Payrolls increased by 223,000 following a revised 159,000 gain, Labour Department figures showed yesterday. The median estimate of analysts surveyed by Bloomberg called for 190,000 jobs.
Average hourly earnings increased 2.7 per cent from a year earlier, more than projected, while the jobless rate fell to 3.8 per cent from 3.9 per cent to match April 2000 as the lowest since 1969.
The report reinforces expectations for Fed policy makers to raise interest rates when they meet on June 12-13, and may spur bets on two more hikes this year after that, rather than one.
Steady hiring and lower taxes will bolster consumer spending, helping to support the projected rebound in US growth this quarter and continuing to trim the unemployment rate. Wage gains, while positive in the latest report, have yet to show sustained acceleration.
"Demand for labour remains pretty vigorous," said chief US economist Michael Feroli at JPMorgan Chase and Co in New York. "There isn't a whole lot to dislike in this report" other than the pace of hiring. He added: "This report, in and of itself, definitely strengthens the case for four hikes by the Fed this year."
The jobless rate fell further below Fed estimates of levels sustainable in the long run, a potential source of upward pressure on wages and inflation, according to some economists.
The fiscal boost from the Republican-backed tax cuts may also boost inflation at a time when the economy is near full employment, while a protracted trade war, sparked by Trump administration tariffs, would pose a growth risk.
Revisions to prior reports added a total of 15,000 jobs to payrolls in the previous two months, according to the figures, resulting in a three-month average of 179,000 - and a 2018 average of 203,000.
Economists estimate that monthly payroll gains of less than 100,000 are sufficient to keep pushing down the unemployment rate, which is derived from a separate Labour Department survey of households and is near levels considered consistent with at or below full employment.

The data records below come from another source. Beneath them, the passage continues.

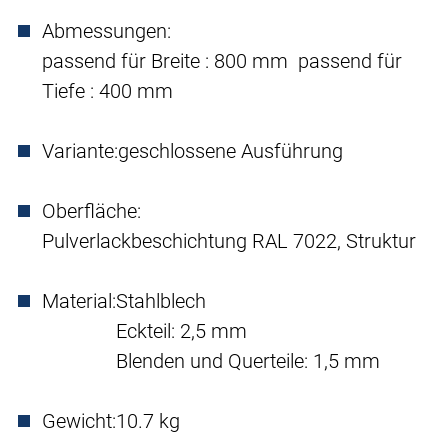
Abmessungen:
passend für Breite : 800 mm passend für
Tiefe : 400 mm
Variante:
geschlossene Ausführung
Oberfläche:
Pulverlackbeschichtung RAL 7022, Struktur
Material:
Stahlblech
Eckteil: 2,5 mm
Blenden und Querteile: 1,5 mm
Gewicht:
10.7 kg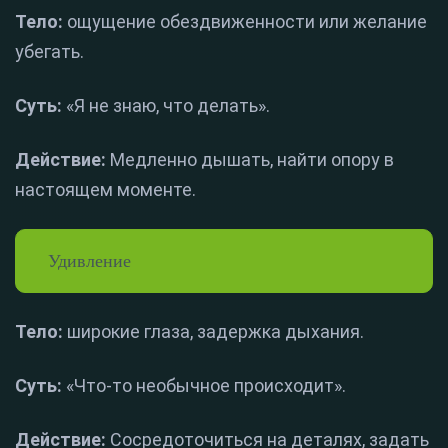
Тело:
ощущение обездвиженности или желание
убегать.
Суть:
«Я не знаю, что делать».
Действие:
Медленно дышать, найти опору в
настоящем моменте.
Удивление
Тело:
широкие глаза, задержка дыхания.
Суть:
«Что-то необычное происходит».
Действие:
Сосредоточиться на деталях, задать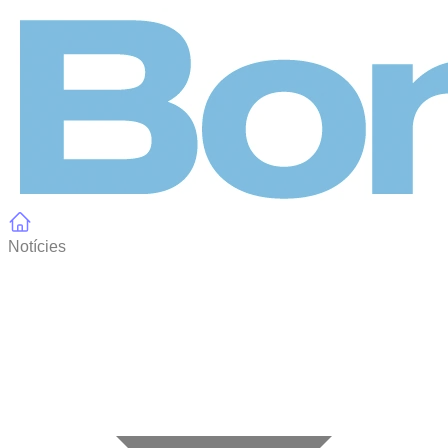
Panell de gestió de galetes
Notícies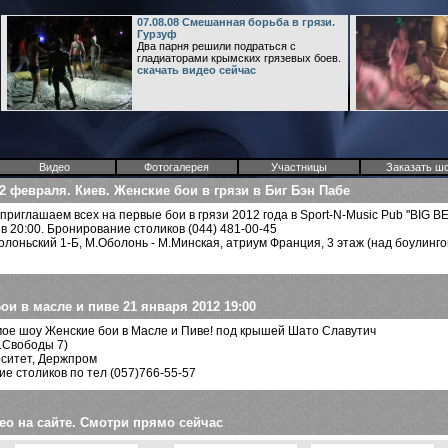
07.08.08 Смешанная борьба в грязи.
Гурзуф
Два парня решили подраться с
гладиаторами крымских грязевых боев.
скачать видео сейчас
Видео
Фотогалерея
Участницы
Заказать ш
2 февраля. Киев. Женские бои в грязи в Биг Бэн Пабе
приглашаем всех на первые бои в грязи 2012 года в Sport-N-Music Pub "BIG BE
в 20:00. Бронирование столиков (044) 481-00-45
болоньский 1-Б, М.Оболонь - М.Минская, атриум Франция, 3 этаж (над боулинго
ои в масле и пиве 21 января 2012 19:00
ое шоу Женские бои в Масле и Пиве! под крышей Шато Славутич
л.Свободы 7)
ерситет, Держпром
е столиков по тел (057)766-55-57
ео на сайте. Смотри прямо сейчас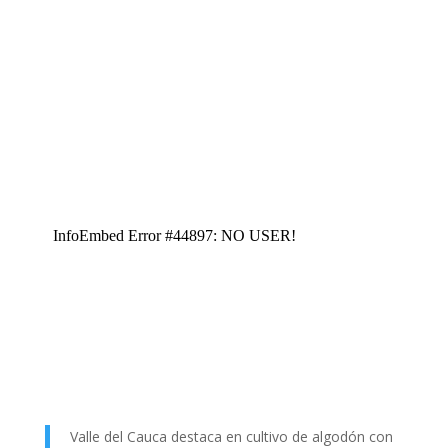
Valle del Cauca destaca en cultivo de algodón con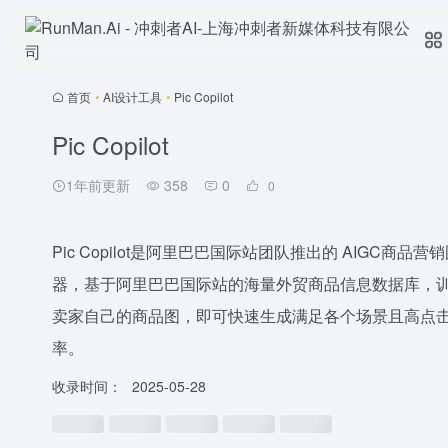
首页
•
AI设计工具
•
Pic Copilot
Pic Copilot
1年前更新
358
0
0
Pic Copilot是阿里巴巴国际站团队推出的 AIGC
器，基于阿里巴巴国际站的海量外贸商品信息数据库，
卖家自己的商品图，即可快速生成满足各个场景且高点
率。
收录时间：
2025-05-28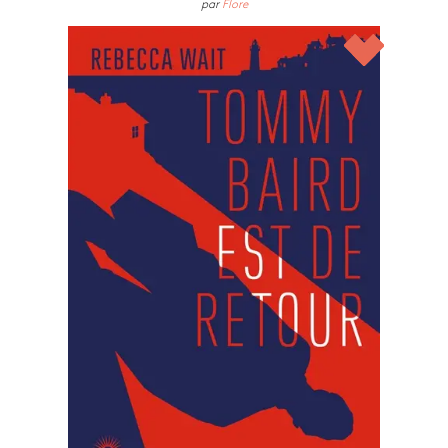
par
Flore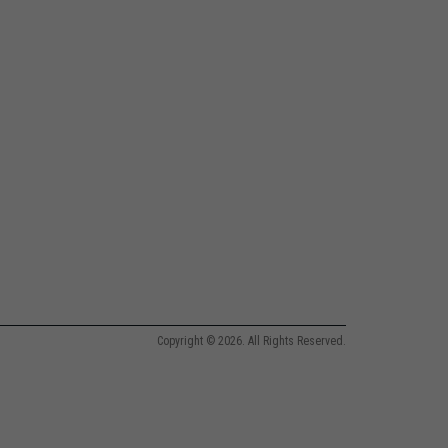
Copyright © 2026. All Rights Reserved.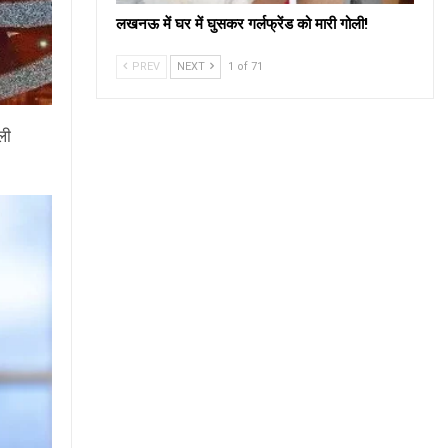
लखनऊ में घर में घुसकर गर्लफ्रेंड को मारी गोली!
PREV
NEXT
1 of 71
ली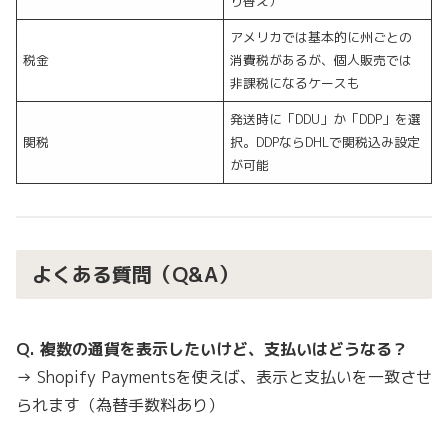
り替え）
アメリカでは基本的に州ごとの
税金
消費税があるが、個人販売では
非課税になるケースも
発送時に「DDU」か「DDP」を選
関税
択。DDPならDHLで関税込み設定
が可能
よくある質問（Q&A）
Q. 複数の通貨を表示したいけど、支払いはどうなる？
→ Shopify Paymentsを使えば、表示と支払いを一致させ
られます（為替手数料あり）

The payroll gains last month were fairly broad-based, with construction adding 25,000 jobs and manufacturing adding 18,000. Service providers boosted employment by 171,000, led by increases in retail; education and health services; leisure and hospitality; and transportation and warehousing.
The number of employed people in the workforce rose by 293,000, the report showed, while the number of unemployed decreased by 281,000, helping push down the jobless rate.